Hal ini berdasarkan hadis Rasulullah ﷺ kepada Ghaylan bin Salamah ats-Tsaqafi, yang ketika masuk Islam memiliki sepuluh istri. Rasulullah ﷺ bersabda:
“Pilihlah empat di antara mereka dan ceraikan yang lainnya.”
(HR. Tirmidzi, Abu Dawud, Ibnu Majah)
Dari sini para ulama menetapkan bahwa poligami lebih dari empat orang istri adalah haram, dan hanya Nabi ﷺ yang memiliki kekhususan melebihi batas itu.
Keadilan dan Hikmah Sosial Poligami
1. Solusi Sosial
Poligami dalam pandangan Islam bukan untuk menuruti hawa nafsu, tetapi solusi terhadap masalah sosial, seperti:
-
Banyaknya janda akibat perang atau bencana,
-
Jumlah perempuan yang melebihi laki-laki,
-
Ketidaksuburan istri pertama,
-
Suami yang memiliki kebutuhan biologis tinggi.
2. Menghindarkan Zina
Rasulullah ﷺ bersabda:
“Wahai para pemuda, barang siapa mampu menikah, hendaklah ia menikah, karena itu lebih menundukkan pandangan dan lebih menjaga kemaluan.”
(HR. Bukhari dan Muslim)
Dengan demikian, poligami dapat menjadi benteng moral jika dilakukan dengan niat dan cara yang benar.
Etika dan Tanggung Jawab dalam Poligami
Poligami menuntut kedewasaan spiritual dan moral yang tinggi.
Islam tidak melarang, tetapi mengingatkan bahwa ketidakadilan dalam poligami akan membawa azab.
Rasulullah ﷺ bersabda:
“Barang siapa memiliki dua istri lalu condong kepada salah satunya, maka ia akan datang pada hari kiamat dalam keadaan miring (tidak seimbang).”

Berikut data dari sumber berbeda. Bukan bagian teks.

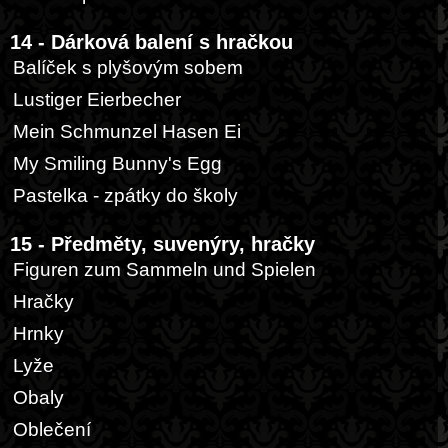
14 - Dárková balení s hračkou
Balíček s plyšovým sobem
Lustiger Eierbecher
Mein Schmunzel Hasen Ei
My Smiling Bunny's Egg
Pastelka - zpátky do školy
15 - Předměty, suvenýry, hračky
Figuren zum Sammeln und Spielen
Hračky
Hrnky
Lyže
Obaly
Oblečení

(HR. Abu Dawud dan Tirmidzi)
Hadis ini menjadi peringatan keras agar suami berhati-hati dan adil dalam mengatur waktu, nafkah, serta kasih sayang.
Kesimpulan
-
Poligami dalam Islam hukumnya mubah (boleh), dengan syarat mampu berlaku adil dan memberi nafkah.
-
Tidak ada dalil yang mewajibkan izin istri pertama, meskipun pemberitahuan dengan cara baik sangat dianjurkan demi keharmonisan.
-
Tujuan poligami haruslah syar’i dan berniat baik, bukan sekadar menuruti hawa nafsu.
-
Keadilan merupakan tiang utama poligami. Siapa yang tidak mampu adil, maka lebih baik cukup dengan satu istri.
-
Poligami adalah bagian dari syariat Islam yang bijaksana, yang mengatur hubungan keluarga dengan keseimbangan antara hak dan kewajiban.